Secondo de' Silva (ormai da annoverare nella lista dei cervelli fuggiti dall'Italia) nel family feeling di questo modello indiscutibilmente Audi c'è il retrogusto del nostro Paese, di una lunga tradizione fatta di coupé Gran Turismo mai gridate, del nostro passato classico mescolato all'abilità di imporre stili che gli altri ci invidiano da millenni. D'altra parte, il mercato dei modelli 'premium” richiede uno sforzo di design che sappia shackerare eleganza, sportività, tecnologia e potenza in modo che nessuno dei capitoli sia subordinato all'altro. Pochi e centellinati i dettagli che distinguono la S5 dalla A5 normale, fra cui, ovviamente, il rettangolino rosso che accompagna in modo discreto la denominazione sulla calandra e sul bagagliaio. Di grande effetto il disegno dei gruppi ottici anteriori, contornati da una fascia con otto diodi luminosi. Gli interni sono realizzati con la solita maniacale attenzione, tanto ai dettagli quanto alla percezione della qualità. Al debutto la chiave comfort priva della parte dentellata e, com'è ormai usanza diffusa, da inserire nell'apposito alloggiamento, per poi accendere il motore tramite il tasto start/stop sul tunnel centrale.
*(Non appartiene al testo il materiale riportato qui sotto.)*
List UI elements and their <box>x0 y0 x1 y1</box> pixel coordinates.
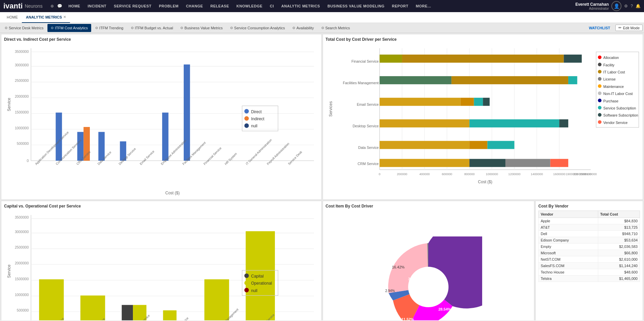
chart-title-capital-operational: Capital vs. Operational Cost per Service <box>4 204 319 208</box>
chart-svg-capital-operational: 0 500000 1000000 1500000 2000000 2500000… <box>4 211 319 320</box>
svg-text:Desktop Service: Desktop Service <box>352 124 379 128</box>
table-row: Edison Company$53,634 <box>539 237 640 243</box>
nav-release[interactable]: RELEASE <box>207 0 232 12</box>
nav-ci[interactable]: CI <box>266 0 277 12</box>
svg-rect-88 <box>559 119 568 127</box>
svg-text:3000000: 3000000 <box>15 63 29 67</box>
svg-rect-93 <box>469 159 505 167</box>
nav-business-value[interactable]: BUSINESS VALUE MODELING <box>324 0 388 12</box>
vendor-name-cell: SalesFS.COM <box>539 262 598 269</box>
nav-service-request[interactable]: SERVICE REQUEST <box>110 0 155 12</box>
help-icon[interactable]: ? <box>631 4 633 8</box>
svg-text:400000: 400000 <box>419 172 430 176</box>
svg-text:null: null <box>251 124 257 128</box>
vendor-name-cell: Apple <box>539 218 598 224</box>
user-role: Administrator <box>575 7 609 10</box>
tab-close-icon[interactable]: ✕ <box>63 15 66 19</box>
svg-text:Capital: Capital <box>251 274 263 279</box>
svg-point-105 <box>598 84 602 88</box>
settings-icon[interactable]: ⚙ <box>624 4 628 8</box>
svg-text:0: 0 <box>379 172 380 176</box>
svg-rect-136 <box>39 279 64 320</box>
sub-tab-label-itfm-cost: ITFM Cost Analytics <box>55 26 88 30</box>
nav-more[interactable]: MORE... <box>413 0 435 12</box>
sub-tab-itfm-cost[interactable]: ⊙ ITFM Cost Analytics <box>47 24 91 32</box>
svg-text:Vendor Service: Vendor Service <box>603 121 628 125</box>
tab-home[interactable]: HOME <box>3 12 22 23</box>
sub-tab-availability[interactable]: ⊙ Availability <box>289 24 317 32</box>
vendor-name-cell: NetST.COM <box>539 256 598 262</box>
logo-product: Neurons <box>25 3 42 9</box>
svg-rect-80 <box>451 76 568 84</box>
chart-title-vendor: Cost By Vendor <box>538 204 640 208</box>
nav-home[interactable]: HOME <box>65 0 83 12</box>
vendor-name-cell: Dell <box>539 230 598 237</box>
vendor-cost-cell: $66,800 <box>598 250 640 256</box>
sub-tab-service-desk[interactable]: ⊙ Service Desk Metrics <box>1 24 47 32</box>
chart-svg-total-cost-driver: 0 200000 400000 600000 800000 1000000 12… <box>326 44 640 197</box>
svg-text:Maintenance: Maintenance <box>603 85 624 89</box>
svg-point-155 <box>244 288 249 292</box>
svg-point-113 <box>598 113 602 117</box>
svg-text:Service: Service <box>7 98 11 111</box>
nav-icon-1[interactable]: ⊕ <box>49 4 55 8</box>
sub-tab-icon-business-value: ⊙ <box>180 26 183 30</box>
nav-icon-2[interactable]: 💬 <box>56 4 64 8</box>
nav-analytic-metrics[interactable]: ANALYTIC METRICS <box>278 0 323 12</box>
svg-text:null: null <box>251 288 257 293</box>
svg-text:0: 0 <box>27 159 29 163</box>
svg-rect-95 <box>550 159 568 167</box>
svg-rect-76 <box>380 55 402 63</box>
svg-text:1600000: 1600000 <box>553 172 565 176</box>
main-content: Direct vs. Indirect Cost per Service 0 5… <box>0 33 644 320</box>
table-row: NetST.COM$2,610,000 <box>539 256 640 262</box>
sub-tab-itfm-trending[interactable]: ⊙ ITFM Trending <box>92 24 127 32</box>
edit-mode-button[interactable]: ✏ Edit Mode <box>615 25 643 31</box>
sub-tab-search-metrics[interactable]: ⊙ Search Metrics <box>318 24 353 32</box>
svg-text:Cost ($): Cost ($) <box>478 180 492 184</box>
svg-rect-83 <box>460 98 474 106</box>
vendor-cost-cell: $1,465,000 <box>598 275 640 282</box>
sub-tab-service-consumption[interactable]: ⊙ Service Consumption Analytics <box>227 24 288 32</box>
svg-rect-142 <box>204 279 229 320</box>
svg-text:Service Desk: Service Desk <box>287 150 303 166</box>
sub-tab-icon-service-consumption: ⊙ <box>230 26 233 30</box>
table-row: Empty$2,036,583 <box>539 243 640 250</box>
svg-point-115 <box>598 120 602 124</box>
svg-rect-89 <box>380 141 469 149</box>
nav-report[interactable]: REPORT <box>389 0 412 12</box>
vendor-cost-cell: $948,710 <box>598 230 640 237</box>
vendor-cost-cell: $53,634 <box>598 237 640 243</box>
chart-content-total-cost-driver: 0 200000 400000 600000 800000 1000000 12… <box>326 44 640 197</box>
svg-point-109 <box>598 99 602 102</box>
watchlist-button[interactable]: WATCHLIST <box>586 26 613 30</box>
user-avatar[interactable]: 👤 <box>611 1 621 11</box>
svg-point-39 <box>244 109 249 114</box>
svg-rect-78 <box>564 55 581 63</box>
svg-rect-90 <box>469 141 487 149</box>
svg-rect-137 <box>80 295 105 320</box>
sub-tab-itfm-budget[interactable]: ⊙ ITFM Budget vs. Actual <box>128 24 177 32</box>
sub-tab-icon-itfm-trending: ⊙ <box>95 26 98 30</box>
svg-rect-77 <box>402 55 564 63</box>
svg-point-43 <box>244 123 249 128</box>
vendor-cost-cell: $84,830 <box>598 218 640 224</box>
svg-rect-91 <box>487 141 514 149</box>
sub-tab-label-service-consumption: Service Consumption Analytics <box>234 26 285 30</box>
nav-knowledge[interactable]: KNOWLEDGE <box>233 0 266 12</box>
edit-mode-label: Edit Mode <box>623 26 640 30</box>
svg-text:Data Service: Data Service <box>358 146 379 150</box>
tab-analytic-metrics[interactable]: ANALYTIC METRICS ✕ <box>22 12 70 23</box>
svg-text:Non-IT Labor Cost: Non-IT Labor Cost <box>603 92 633 96</box>
tab-bar: HOME ANALYTIC METRICS ✕ <box>0 12 644 23</box>
svg-text:Operational: Operational <box>251 281 272 286</box>
svg-text:CRM Service: CRM Service <box>357 162 379 166</box>
notification-icon[interactable]: 🔔 <box>636 4 641 8</box>
nav-change[interactable]: CHANGE <box>183 0 207 12</box>
svg-rect-92 <box>380 159 469 167</box>
vendor-cost-cell: $1,144,240 <box>598 262 640 269</box>
sub-tab-business-value[interactable]: ⊙ Business Value Metrics <box>177 24 226 32</box>
vendor-cost-cell: $48,600 <box>598 269 640 275</box>
nav-incident[interactable]: INCIDENT <box>84 0 110 12</box>
nav-problem[interactable]: PROBLEM <box>155 0 182 12</box>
Nulla sarebbe di una sportiva senza il conforto della parte motoristica, in questo caso affidata all'otto cilindri a V di 4,2 litri con 354 cavalli e 440 Nm di coppia massima. La stessa unità a iniezione diretta di benzina impiegata sulla S4, ma con potenza aumentata di 10 Cv: una delle migliori espressioni della tecnologia Fsi. La trazione integrale 'quattro”, di serie su tutta la gamma A5, si affida al classico differenziale Torsen ed è coniugata a un cambio meccanico a sei marce. Basta il timbro vocale del V8 al minimo, per capire quale mondo possa aprire. Con uno scatto bruciante, precisa negli inserimenti in curva, stabile e incollata all'asfalto, la S5 sembra nata per attraversare l'Europa in autostrada. Sulle strade di montagna, invece, sembra patire l'altezza: seconda marcia, gas a fondo per arrivare a un tornante, e un po' di fatica a riprendere.Dimostrazione di un paio di teorie: che troppa elettronica strozza e che dopo il fuoco, la ruota e la Nutella, il turbocompressore è una di quelle invenzioni a cui è difficile rinunciare.

Una sola versione per la S5, in commercio da metà giugno a 59.400 euro con assetto sportivo, cerchi in legna da 18", minigonne, sedili anteriori sportivi con regolazione elettrica e climatizzatore automatico. Al lancio, al suo fianco viene proposta la A5 3.0 Tdi quattro da 240 Cv (45.700 euro), mentre entro la fine dell'anno è previsto l'arrivo delle versioni 3.2 Fsi multitronic (265 Cv) e 2.7 Tdi multitronic (190 Cv) a prezzi ancora da definire.